Welcome to Night Vale
The podcast radio drama about a surreal little town in the desert, has been in production since last year, but I just started listening to it recently and I’m completely hooked. It’s creepy like a campfire ghost story but with an absurdity to it that reminds me of a paranormal Parks and Recreation, is narrated by Cecil, the DJ of Night Vale Community Radio, and listening to each of his reports on suddenly appearing pyramids and time-travelling pteranodons (or is it pterodactyls?) is brilliantly bizarre (or is it bizarrely brilliant?). I’m not caught up yet but I’m dying to know more about the unknowable dog park, the hooded figures, and if Cecil ever gets a date with beautiful Carlos.
Footwear isn’t something I’ve ever thought about too much. I don’t remember wearing anything last summer except for cross-trainers, Toms, and those $2 flipflops from Old Navy that come in every colour imaginable. But I’ve had a recently growing obsession that started when I finally gave in and, after coveting them for months, bought a pair of Jeffrey Campbell Lita boots in the fall. Since then I haven’t purchased any shoes quite that expensive—$30 flats from Zara don’t exactly break the bank—but it’s been fun to branch out. And the combination of working in an office and no longer living on the steep hill that is the Ithaca College campus does make wearing heels a lot easier.

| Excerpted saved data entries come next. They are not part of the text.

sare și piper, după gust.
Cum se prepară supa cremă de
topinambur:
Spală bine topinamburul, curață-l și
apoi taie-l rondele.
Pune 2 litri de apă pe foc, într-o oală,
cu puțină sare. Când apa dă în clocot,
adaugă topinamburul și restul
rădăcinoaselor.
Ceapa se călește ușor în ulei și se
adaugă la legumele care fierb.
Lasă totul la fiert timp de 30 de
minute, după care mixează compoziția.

8tracks.com is a website where users can upload their own playlists and share them with others. It’s been around for several years but I only became aware of it recently when some of my friends (and also all of tumblr) started making “fanmixes” (playlists themed around a television show, movie, book, or other form of media) on it. It’s fun to see what songs people associate with summer or studying or Welcome to Night Vale. And it’s nice to have a playlist to listen to so I don’t have to deal with constantly clicking through iTunes on shuffle until I find the one song I wanted to listen to the whole time when I could have just taken two seconds to maximise the window and search for it.

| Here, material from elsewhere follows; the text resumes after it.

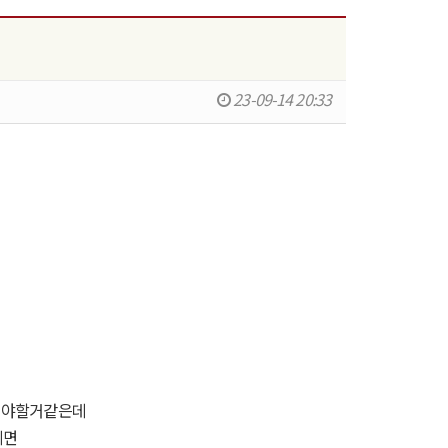
23-09-14 20:33
 해야할거같은데
니면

Summer means that all of my usual television addictions are on hiatus until the fall, but it also brings a whole new set of shows that I love. Of course there are the obligatory reality shows, like The Voice and my guiltiest of guilty pleasures Masterchef. For more refined fare, summer brings excellent programs from places where the September-May schedule is meaningless, like cable and the UK; Luther and Skins are returning favourites, I’m eagerly awaiting (and simultaneously dreading) the return of Breaking Bad, and I enjoyed the pilot episode of The Bridge. There are the summer miniseries, put on by networks to fill in the spaces where their regular shows would normally be—I’m hoping CBS’s Under the Dome has a better ending than the one in the book. And obviously summer is a great time to catch up on the shows I didn’t have time to watch during the year: I’m almost finished watching season 1 of Orphan Black, and I watched the pilot of Hannibal yesterday.
July 4, 2013
I’ve never quite understood patriotism. It’s not that I dislike America or that I’m unhappy to be American, but I’ve never felt the need to express it through a $5 Old Navy flag t-shirt (after the age of 8 or so). I find the USA USA chants that break out during every sporting event (even those where both teams are from the states) almost as cringeworthy as that awful, sappy “Proud to be an American” song.
What’s especially weird to me is that the people who are most invested in this kind of materialistic patriotism are often the ones who don’t understand how others may not benefit from the “land of the free” as much as they do. The people who say they “don’t see race” and then take seriously the idea of the President’s birth certificate being a forgery. The people who would try to stop a female Senator from preventing a bill restricting womens’ rights because of “the sanctity of life” but would, in the same week, justify the 500th death penalty execution in the state since 1982. The people who put up signs in their businesses reading “This is America; speak English” but don’t know enough about their country to know it does not have an official language. The people who would keep secret a program spying on peoples’ internet activities (but only the foreign-seeming ones) but who would tell those who complain that if you’re not doing anything wrong you have nothing to hide.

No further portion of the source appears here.